En el primer consejo de seguridad, que presidió el ministro Santos, se tomaron tres medidas para luchar contra esta amenaza latente: promover la colaboración de la ciudadanía con la denuncia oportuna de personas o hechos delictivos; intensificar el pago de recompensas, que ha demostrado ser un mecanismo útil para dar con los responsables, esta vez se ofrecen 1.000 millones de pesos para quien entregue información que ayude a dar con el paradero de los autores del carro bomba; y por último, aumentar el trabajo de inteligencia urbana en los sectores de reconocida presencia subversiva, no sólo en Cali sino en las ciudades intermedias del Valle.

La violencia desbordada en Cali y Buenaventura, así como en otras zonas del Pacífico colombiano, requiere atención especial por parte del gobierno nacional. Los habitantes de esta región se acostumbraron a ver al presidente Uribe y su amplia comitiva, desfilar por las desoladas calles cada vez que se repiten las acciones terroristas, ahora piden no sólo la presencia sino la acción efectiva que detenga a la delincuencia. En especial si desde el alto gobierno se reconocen las amenazas que acechan al occidente del país y, de manera precisa, a Cali su capital, como lo confirmaron los ministros Santos y Holguín, quienes coincidieron al admitir que las Farc declararon objetivo militar a la Sultana del Valle desde hace varios meses.
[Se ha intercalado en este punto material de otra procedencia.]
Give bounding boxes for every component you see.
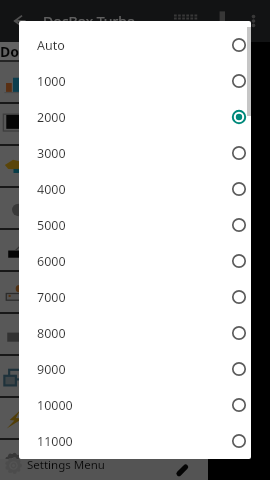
button[interactable]: Power [0,272,208,314]
staticText: Storage [34,327,78,343]
staticText: Auto [37,37,65,54]
staticText: 10000 [37,397,73,414]
button[interactable]: 11000 [19,423,251,459]
button[interactable]: Edit [174,460,192,478]
staticText: Settings Menu [27,457,105,473]
staticText: Quality [34,75,75,91]
staticText: Keyboard [34,243,88,259]
button[interactable]: 3000 [19,135,251,171]
button[interactable]: 8000 [19,315,251,351]
button[interactable]: 10000 [19,387,251,423]
button[interactable]: 1000 [19,63,251,99]
button[interactable]: Advanced [0,440,208,480]
button[interactable]: 7000 [19,279,251,315]
staticText: 4000 [37,181,66,198]
staticText: Advanced [34,452,90,468]
staticText: Power [34,285,70,301]
button[interactable]: Display [0,104,208,146]
staticText: Sharing [34,369,78,385]
staticText: 1000 [37,73,66,90]
button[interactable]: Performance [0,398,208,440]
button[interactable]: Storage [0,314,208,356]
button[interactable]: 9000 [19,351,251,387]
button[interactable]: Auto [19,27,251,63]
button[interactable]: Settings Menu [0,459,208,480]
staticText: 5000 [37,217,66,234]
button[interactable]: Keyboard [0,230,208,272]
staticText: DocBox Turbo [43,12,136,31]
staticText: 2000 [37,109,66,126]
button[interactable]: Quality [0,62,208,104]
button[interactable]: Grid view [170,8,202,34]
staticText: Document settings [0,42,133,61]
staticText: 9000 [37,361,66,378]
button[interactable]: More options [243,8,264,34]
button[interactable]: Sound [0,188,208,230]
staticText: 11000 [37,433,73,450]
staticText: 7000 [37,289,66,306]
staticText: 6000 [37,253,66,270]
staticText: 8000 [37,325,66,342]
button[interactable]: 6000 [19,243,251,279]
staticText: Display [34,117,75,133]
staticText: 3000 [37,145,66,162]
button[interactable]: 4000 [19,171,251,207]
button[interactable]: Print [213,6,233,30]
button[interactable]: 5000 [19,207,251,243]
button[interactable]: Sharing [0,356,208,398]
button[interactable]: Gestures [0,146,208,188]
button[interactable]: 2000 [19,99,251,135]
button[interactable]: Back [4,6,34,36]
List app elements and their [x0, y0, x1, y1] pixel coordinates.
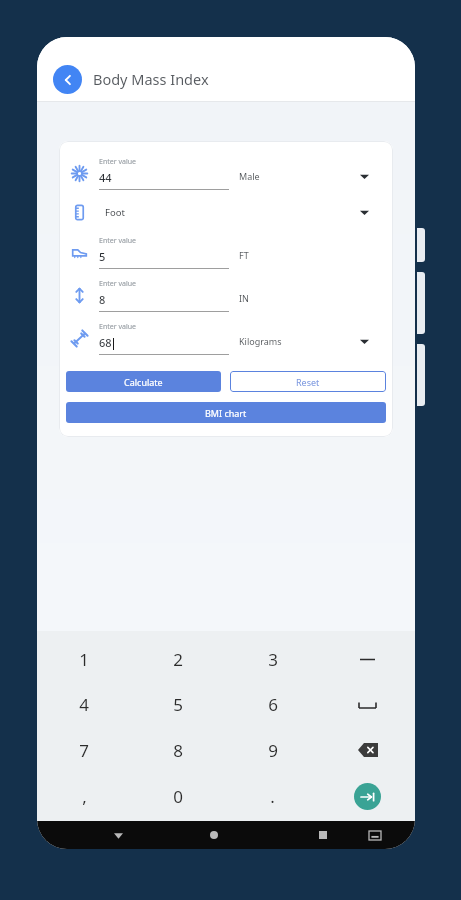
button[interactable]: Calculate [66, 371, 221, 392]
button[interactable]: 0 [131, 773, 225, 819]
button[interactable]: Enter value [59, 151, 393, 194]
staticText: 5 [173, 693, 183, 716]
staticText: Enter value [99, 279, 136, 289]
staticText: Enter value [99, 157, 136, 167]
staticText: 9 [268, 739, 278, 762]
button[interactable]: 9 [225, 727, 320, 773]
staticText: FT [239, 249, 249, 261]
staticText: 2 [173, 648, 183, 671]
button[interactable]: . [225, 773, 320, 819]
button[interactable]: space [320, 682, 415, 727]
button[interactable]: , [37, 773, 131, 819]
button[interactable]: BMI chart [66, 402, 386, 423]
button[interactable]: 3 [225, 637, 320, 682]
staticText: Male [239, 170, 260, 182]
button[interactable]: enter [320, 773, 415, 819]
button[interactable]: 5 [131, 682, 225, 727]
staticText: IN [239, 292, 249, 304]
button[interactable]: minus [320, 637, 415, 682]
staticText: . [270, 785, 275, 808]
button[interactable]: 2 [131, 637, 225, 682]
button[interactable]: Hide keyboard [362, 822, 388, 848]
staticText: 5 [99, 249, 106, 264]
staticText: 1 [79, 648, 89, 671]
staticText: Reset [296, 376, 320, 388]
staticText: 8 [173, 739, 183, 762]
staticText: 8 [99, 292, 106, 307]
button[interactable]: Enter value [59, 273, 393, 316]
button[interactable]: Enter value [59, 316, 393, 359]
button[interactable]: 6 [225, 682, 320, 727]
staticText: Enter value [99, 322, 136, 332]
button[interactable]: 1 [37, 637, 131, 682]
button[interactable]: 7 [37, 727, 131, 773]
staticText: 44 [99, 170, 112, 185]
staticText: Body Mass Index [93, 69, 209, 89]
staticText: Enter value [99, 236, 136, 246]
button[interactable]: Back [105, 822, 131, 848]
staticText: 0 [173, 785, 183, 808]
button[interactable]: Reset [230, 371, 386, 392]
staticText: 7 [79, 739, 89, 762]
staticText: 4 [79, 693, 89, 716]
button[interactable]: Back [53, 65, 82, 94]
staticText: 3 [268, 648, 278, 671]
button[interactable]: Recents [310, 822, 336, 848]
button[interactable]: del [320, 727, 415, 773]
button[interactable]: 8 [131, 727, 225, 773]
staticText: Foot [105, 206, 125, 219]
staticText: Kilograms [239, 335, 282, 347]
button[interactable]: Enter value [59, 230, 393, 273]
button[interactable]: Foot [59, 194, 393, 230]
button[interactable]: Home [201, 822, 227, 848]
staticText: , [82, 785, 87, 808]
staticText: 6 [268, 693, 278, 716]
button[interactable]: 4 [37, 682, 131, 727]
staticText: Calculate [124, 376, 163, 388]
staticText: BMI chart [205, 407, 247, 419]
staticText: 68 [99, 335, 112, 350]
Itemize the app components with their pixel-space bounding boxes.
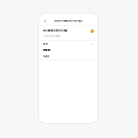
button[interactable]: High	[38, 53, 98, 60]
staticText: Low	[42, 42, 48, 45]
staticText: Noise reduction level	[42, 29, 68, 32]
button[interactable]: Back	[43, 18, 47, 24]
staticText: Medium	[42, 49, 50, 52]
button[interactable]: Low	[38, 41, 98, 47]
staticText: High	[42, 55, 50, 58]
staticText: Noise Reduction Settings	[54, 20, 82, 22]
staticText: Filtering strength	[42, 35, 60, 38]
button[interactable]: Medium	[38, 47, 98, 53]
Otro tipo de anuncios, como que la ofensiva terrorista en el Valle dificulta y pone en vilo el Acuerdo Humanitario, o los que intentan explicar que esa ofensiva guerrillera tiene su origen en la cercanía de Cali, con los municipios de Florida y Pradera, solicitados como escenario de una eventual zona de despeje para iniciar diálogos entre el gobierno y las Farc, tentación en la que han caído los representantes del gobierno nacional, no son convenientes y despistan a la opinión pública, que presiona por resultados concretos, mas que por discursos con mensajes cifrados.

Las manifestaciones de apoyo ante el atentado en Cali no se han hecho esperar, tanto por parte del gobierno nacional, pasando por el gobernador del Valle, Angelino Garzón, el alcalde Apolinar Salcedo y la sociedad civil. Muestra de lo anterior es la marcha que se organiza para ratificar el rechazo al terrorismo y que se desarrollará este jueves, en la que se convoca a toda la ciudadanía. Una manifestación importante y oportuna, para despejar cualquier duda respecto al sentimiento caleño, pero que deberá estar acompañada de una acción integral de la Fuerza Pública, pues por sí sola no detendrá el terrorismo.

Eso lo sabe bien el presidente Álvaro Uribe quién desde México informó que el tema de Cali hay que resolverlo entre todos. Él, por su parte, se comprometió a trabajar más –incluso pensó en suspender su visita para viajar de inmediato a la capital del Valle- porque cómo él mismo dice: “A mí me duele”. Su sentimiento lo explica al reconocer que algo no está funcionando bien en Cali y en el Valle con la política de Seguridad Democrática. Sin duda, el lunar más visible en los evidentes avances que se perciben en el resto del país donde hoy la gente se siente más segura que hace cinco años. No ocurre lo mismo aquí pues hace cinco años las Farc llegaron y a la luz del día se llevaron a los diputados de la Asamblea Departamental. Y ahora, en la oscuridad de la noche un carro bomba explotó frente a la sede de la Policía.